1207_ARIAFERMA Italia. Svizzera 2021; Regia di Leonardo Di Costanzo.

Se ci sono stati periodi storici in cui il mondo sembrava andare a tavoletta, ad esempio gli anni Ottanta quando si cambiava un’auto ogni tre anni, altri momenti sembrano scorrere più lentamente. Oggi, tra lockdown più o meno ferrei, siamo fermi; in attesa perenne. Un’attesa che ci rende impazienti, nervosi, timorosi, sospettosi: Ariaferma, e già il titolo è abbastanza esplicativo, arriva a cristallizzare perfettamente questa situazione. In equilibrio tra Aspettando Godot di Samuel Beckett e Il Deserto dei Tartari, romanzo di Dino Buzzati e film di Valerio Zurlini, in perfetta sintonia con la sua filmografia – L’intervallo (2012) e L’intrusa (2017) – Leonardo Di Costanzo ci tiene per due ore su una corda tesa. Arriverà finalmente l’ordine di trasferimento? O scatterà prima la rivolta carceraria? Mortara, un carcere fatiscente di un’imprecisata area sperduta italiana è in dismissione quando arriva la comunicazione che per l’ultima dozzina di reclusi non c’è più posto e devono attendere nuove disposizioni. Un manipolo di guardie carcerarie rimarrà a sorvegliarli. Il geniale impianto narrativo organizzato da Di Costanzo, Bruno Oliviero e Valia Santella è servito. Per controllare meglio i detenuti, vengono spostati nell’area centrale, con le celle disposte in cerchio intorno ad un piazzale di forma circolare. Tutte le attività sono sospese, la cucina è chiusa – dall’esterno arriveranno alimenti già preparati – si attende unicamente l’ordine di trasferimento anche per questi ultimi prigionieri. Ma l’ordine non arriva. L’inattività, il cibo scadente, l’incertezza sul proprio destino, fanno salire sempre più la tensione. Di Costanzo è maestro, in questo, con un sapiente uso della regia da un punto di vista tecnico. 
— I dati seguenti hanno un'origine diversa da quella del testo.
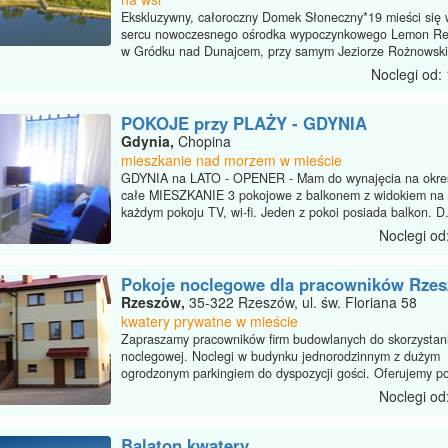
Ekskluzywny, całoroczny Domek Słoneczny*19 mieści się
sercu nowoczesnego ośrodka wypoczynkowego Lemon Re
w Gródku nad Dunajcem, przy samym Jeziorze Rożnowski
Noclegi od:
POKOJE przy PLAŻY - GDYNIA
Gdynia,
Chopina
mieszkanie nad morzem w mieście
GDYNIA na LATO - OPENER - Mam do wynajęcia na okres
całe MIESZKANIE 3 pokojowe z balkonem z widokiem na
każdym pokoju TV, wi-fi. Jeden z pokoi posiada balkon. D.
Noclegi od
Pokoje noclegowe dla pracowników Rze
Rzeszów,
35-322 Rzeszów, ul. św. Floriana 58
kwatery prywatne w mieście
Zapraszamy pracowników firm budowlanych do skorzystani
noclegowej. Noclegi w budynku jednorodzinnym z dużym
ogrodzonym parkingiem do dyspozycji gości. Oferujemy po
Noclegi od
Balaton kwatery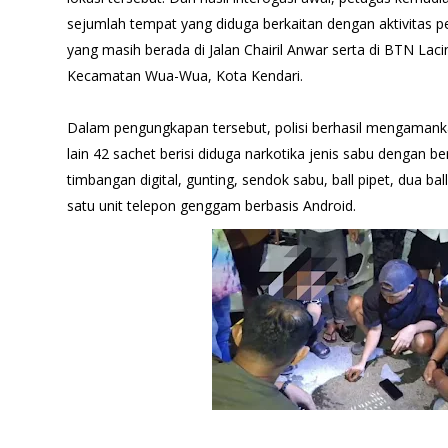
sejumlah tempat yang diduga berkaitan dengan aktivitas p
yang masih berada di Jalan Chairil Anwar serta di BTN Lac
Kecamatan Wua-Wua, Kota Kendari.
Dalam pengungkapan tersebut, polisi berhasil mengamanka
lain 42 sachet berisi diduga narkotika jenis sabu dengan be
timbangan digital, gunting, sendok sabu, ball pipet, dua bal
satu unit telepon genggam berbasis Android.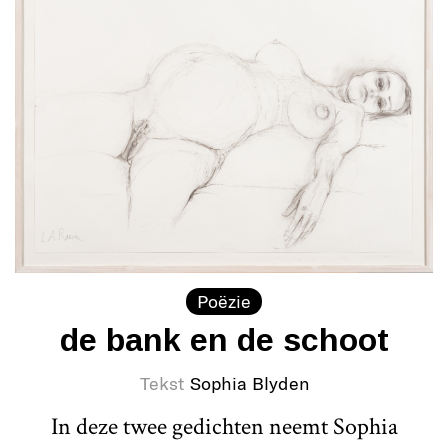
Poëzie
de bank en de schoot
Tekst
Sophia Blyden
In deze twee gedichten neemt Sophia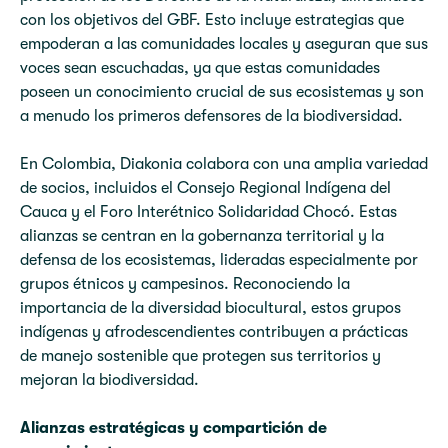
con los objetivos del GBF. Esto incluye estrategias que
empoderan a las comunidades locales y aseguran que sus
voces sean escuchadas, ya que estas comunidades
poseen un conocimiento crucial de sus ecosistemas y son
a menudo los primeros defensores de la biodiversidad.
En Colombia, Diakonia colabora con una amplia variedad
de socios, incluidos el Consejo Regional Indígena del
Cauca y el Foro Interétnico Solidaridad Chocó. Estas
alianzas se centran en la gobernanza territorial y la
defensa de los ecosistemas, lideradas especialmente por
grupos étnicos y campesinos. Reconociendo la
importancia de la diversidad biocultural, estos grupos
indígenas y afrodescendientes contribuyen a prácticas
de manejo sostenible que protegen sus territorios y
mejoran la biodiversidad.
Alianzas estratégicas y compartición de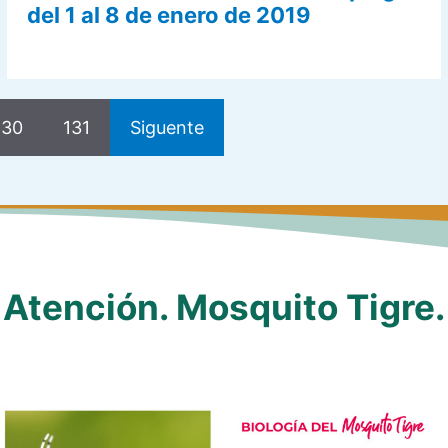
del 1 al 8 de enero de 2019
130
131
Siguente
Atención. Mosquito Tigre.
Le riprese passano dal campo-controcampo al progressivo utilizzo di inquadrature più ampie: in un primo momento si sottolinea la distanza tra gli schieramenti – guardie e detenuti – in seguito si evidenzia la comune situazione di disagio. Ma il regista si dimostra all’altezza anche nella direzione di quegli attori che in Ariaferma fanno la differenza. Toni Servillo (è Gaetano Gargiulo, la guardia che assume il comando per anzianità di servizio) e Silvio Orlando (è Carmine Lagioia, terribile bosso mafioso) sono due figure ingombranti che, in una situazione del genere, potrebbero rovinare tutto proprio con la loro straripante personalità. Che potrebbe rompere l’equilibrio e far collassare il castello di dubbi e incertezze creato da Di Costanzo. Così non è. Servillo è magistrale nel tratteggiare Gargiulo: la guardia, soprattutto rispetto ad altri suoi colleghi, ha un lato tenero, umano; ma non può permettersi di mostrarlo. 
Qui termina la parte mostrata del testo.